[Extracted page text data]
- Opening Delimiter -

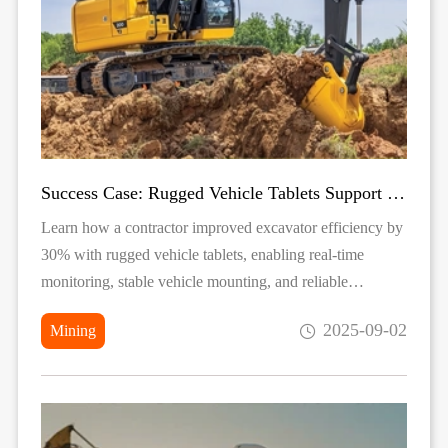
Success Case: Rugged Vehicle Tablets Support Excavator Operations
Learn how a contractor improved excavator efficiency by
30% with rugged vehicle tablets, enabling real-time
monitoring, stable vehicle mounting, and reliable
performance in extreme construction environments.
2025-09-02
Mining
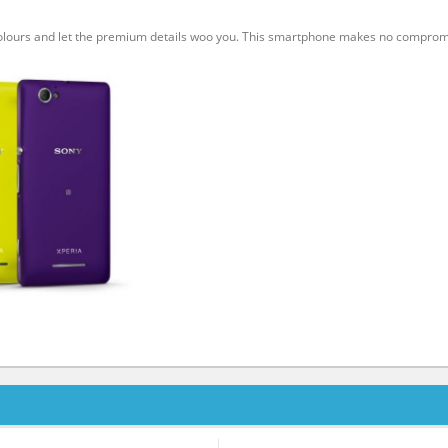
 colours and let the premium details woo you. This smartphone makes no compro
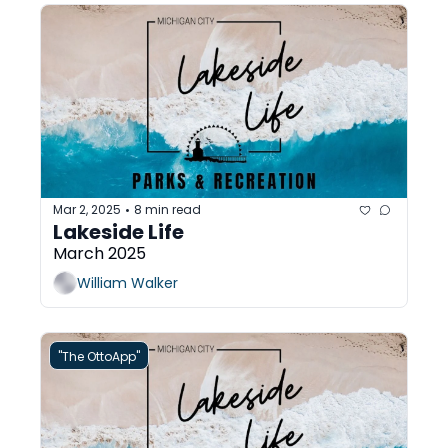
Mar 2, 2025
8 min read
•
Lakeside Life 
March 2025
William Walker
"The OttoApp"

- Closing Delimiter -
- Opening Delimiter -

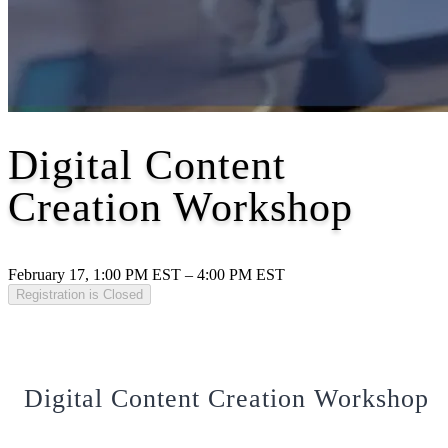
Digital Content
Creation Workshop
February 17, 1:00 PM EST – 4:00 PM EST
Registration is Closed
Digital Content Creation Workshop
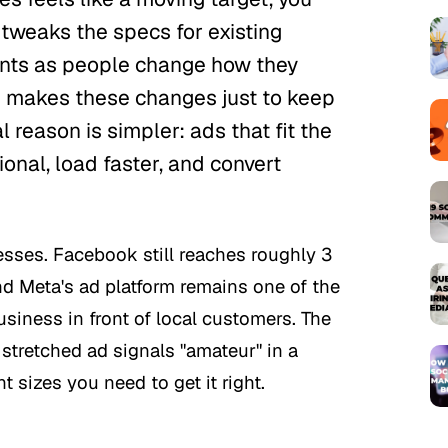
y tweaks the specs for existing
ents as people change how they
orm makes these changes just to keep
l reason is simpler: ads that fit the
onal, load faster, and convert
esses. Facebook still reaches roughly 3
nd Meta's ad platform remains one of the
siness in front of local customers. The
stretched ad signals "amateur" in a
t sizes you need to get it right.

- Closing Delimiter -

About this task → Above are the entries. Quote exactly the lines from the one bearing "nd Meta's ad platform remains one of the" through the one bearing "t sizes you need to get it right.".

Result of the task →
nd Meta's ad platform remains one of the
siness in front of local customers. The
stretched ad signals "amateur" in a
t sizes you need to get it right.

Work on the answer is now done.